Cette démarche commencera dès demain avec l'annonce d'une Charte à destination d'Amazon et de plusieurs plateformes, qui formalise différentes bonnes pratiques comme le respect du prix unique du livre ou encore la présentation du livre d'occasion comme « d'occasion », et pas « comme neuf ».

Le SLF avance d'autres pistes pour aider la librairie, comme la généralisation de la remise de 36 % « à toutes les librairies, ce que certains diffuseurs font déjà, d'ailleurs », ainsi que « la discussion des rabais accordés aux particuliers et aux bibliothèques » poursuit Matthieu de Montchalin. La solidarité de la chaîne du livre est de nouveau mise en avant, particulièrement entre les libraires et les éditeurs : le SLF a d'ailleurs convié 15 éditeurs de la région Nouvelle-Aquitaine à ses Rencontres.

L'organisation professionnelle insiste aussi, avec le thème de ses Rencontres (« Économie, commerce et territoires ») sur le lien très fort des librairies avec leur quartier et ses habitants : « Pas de librairie sans centre-ville, pas de centre-ville sans librairie », insiste Matthieu de Montchalin, qui exhorte aussi ses collègues à se soucier de la relation avec les clients, sur laquelle « nos concurrents prennent de l'avance ».

Par le commerce, mais aussi l'entretien du lien social avec l'organisation d'événements, les libraires « ont leur rôle à jouer dans la revitalisation des centres-villes ».

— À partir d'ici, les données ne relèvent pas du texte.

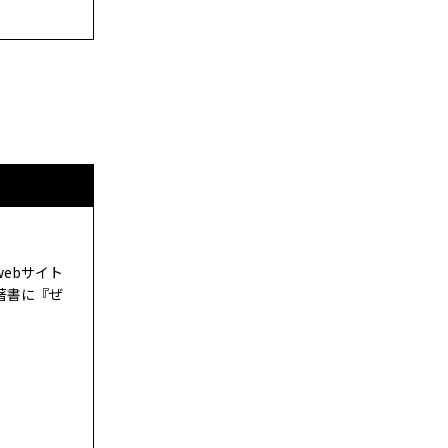
ebサイト
著書に『ぜ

Le travail collectif, notamment les échanges et la communication au sein de la profession, peuvent être améliorés, concède Matthieu de Montchalin, d'autant que certains leviers, comme l'aide à la trésorerie, ne sont pas toujours actionnés par des libraires dans le besoin. « Ce syndicat est celui de tous les libraires », souligne le président du SLF, qui vient de mettre en place un portail commun à 700 librairies pour communiquer plus facilement auprès du public.
 
« Un libraire indépendant n'est pas un libraire isolé ou individualiste », termine Matthieu de Montchalin, persuadé que tous les drones du monde ne pourront rien contre la meilleure arme des libraires, leur expertise.